For the copy, please give all of the data again exactly and leave the pictures out.

- [Input]
****

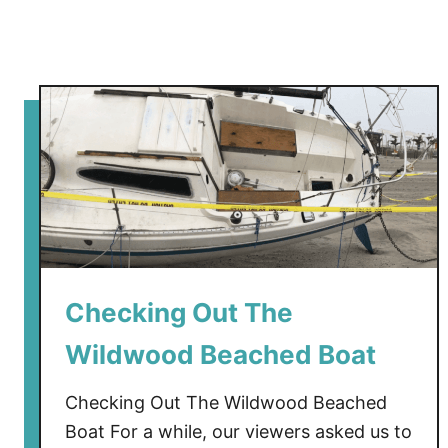
Checking Out The
Wildwood Beached Boat
Checking Out The Wildwood Beached
Boat For a while, our viewers asked us to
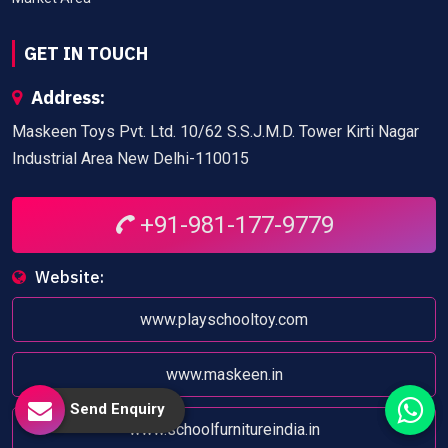
GET IN TOUCH
Address:
Maskeen Toys Pvt. Ltd. 10/62 S.S.J.M.D. Tower Kirti Nagar
Industrial Area New Delhi-110015
+91-981-177-9779
Website:
www.playschooltoy.com
www.maskeen.in
Send Enquiry
www.schoolfurnitureindia.in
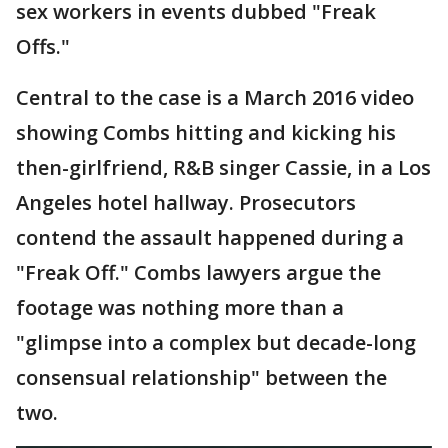
sex workers in events dubbed "Freak
Offs."
Central to the case is a March 2016 video
showing Combs hitting and kicking his
then-girlfriend, R&B singer Cassie, in a Los
Angeles hotel hallway. Prosecutors
contend the assault happened during a
"Freak Off." Combs lawyers argue the
footage was nothing more than a
"glimpse into a complex but decade-long
consensual relationship" between the
two.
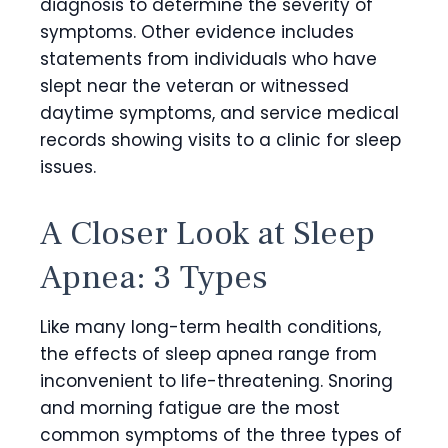
diagnosis to determine the severity of
symptoms. Other evidence includes
statements from individuals who have
slept near the veteran or witnessed
daytime symptoms, and service medical
records showing visits to a clinic for sleep
issues.
A Closer Look at Sleep
Apnea: 3 Types
Like many long-term health conditions,
the effects of sleep apnea range from
inconvenient to life-threatening. Snoring
and morning fatigue are the most
common symptoms of the three types of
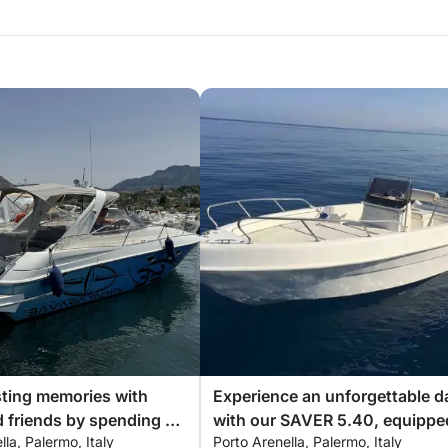
an hire a hostess to assist you during your
ional drone filming and photography
 coffee. Enjoy complimentary towels,
sting memories with
Experience an unforgettable d
make your experience even more special, all
d friends by spending an
with our SAVER 5.40, equippe
lla, Palermo, Italy
Porto Arenella, Palermo, Italy
able day aboard our
with everything you need for a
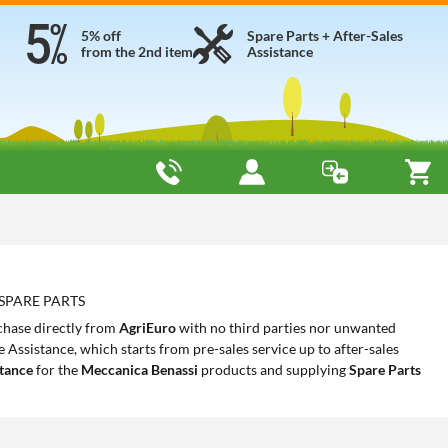
5% off
Spare Parts + After-Sales
from the 2nd item
Assistance
 SPARE PARTS
chase directly from
AgriEuro
with no third parties nor unwanted
Assistance, which starts from pre-sales service up to after-sales
stance
for the
Meccanica Benassi
products and supplying
Spare Parts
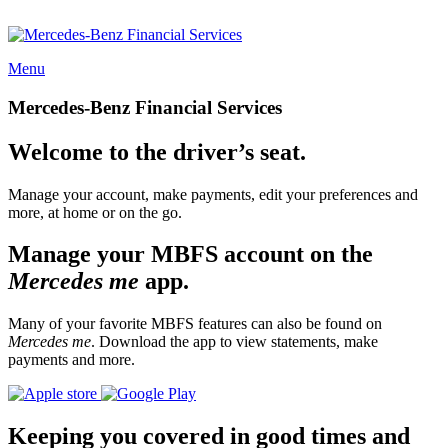
Menu
Mercedes-Benz Financial Services
Welcome to the driver’s seat.
Manage your account, make payments, edit your preferences and
more, at home or on the go.
Manage your MBFS account on the
Mercedes me
app.
Many of your favorite MBFS features can also be found on
Mercedes me
. Download the app to view statements, make
payments and more.
Keeping you covered in good times and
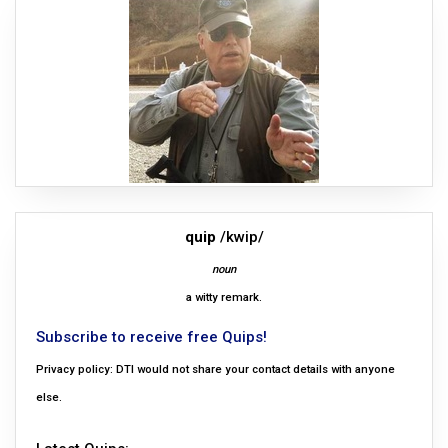
quip
/kwip/
noun
a witty remark.
Subscribe to receive free Quips!
Privacy policy: DTI would not share your contact details with anyone
else.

****

- [Result below]
Checking Out The
Wildwood Beached Boat
Checking Out The Wildwood Beached
Boat For a while, our viewers asked us to
GET IN TOUCH
Address:
Maskeen Toys Pvt. Ltd. 10/62 S.S.J.M.D. Tower Kirti Nagar
Industrial Area New Delhi-110015
+91-981-177-9779
Website:
www.playschooltoy.com
www.maskeen.in
Send Enquiry
www.schoolfurnitureindia.in
sex workers in events dubbed "Freak
Offs."
Central to the case is a March 2016 video
showing Combs hitting and kicking his
then-girlfriend, R&B singer Cassie, in a Los
Angeles hotel hallway. Prosecutors
contend the assault happened during a
"Freak Off." Combs lawyers argue the
footage was nothing more than a
"glimpse into a complex but decade-long
consensual relationship" between the
two.
diagnosis to determine the severity of
symptoms. Other evidence includes
statements from individuals who have
slept near the veteran or witnessed
daytime symptoms, and service medical
records showing visits to a clinic for sleep
issues.
A Closer Look at Sleep
Apnea: 3 Types
Like many long-term health conditions,
the effects of sleep apnea range from
inconvenient to life-threatening. Snoring
and morning fatigue are the most
common symptoms of the three types of
an hire a hostess to assist you during your
ional drone filming and photography
 coffee. Enjoy complimentary towels,
sting memories with
Experience an unforgettable d
make your experience even more special, all
d friends by spending an
with our SAVER 5.40, equippe
lla, Palermo, Italy
Porto Arenella, Palermo, Italy
able day aboard our
with everything you need for a
5% off
Spare Parts + After-Sales
from the 2nd item
Assistance
 SPARE PARTS
chase directly from
AgriEuro
with no third parties nor unwanted
Assistance, which starts from pre-sales service up to after-sales
stance
for the
Meccanica Benassi
products and supplying
Spare Parts
Menu
Mercedes-Benz Financial Services
Welcome to the driver’s seat.
Manage your account, make payments, edit your preferences and
more, at home or on the go.
Manage your MBFS account on the
Mercedes me
app.
Many of your favorite MBFS features can also be found on
Mercedes me
. Download the app to view statements, make
payments and more.
Keeping you covered in good times and
quip
/kwip/
noun
a witty remark.
Subscribe to receive free Quips!
Privacy policy: DTI would not share your contact details with anyone
else.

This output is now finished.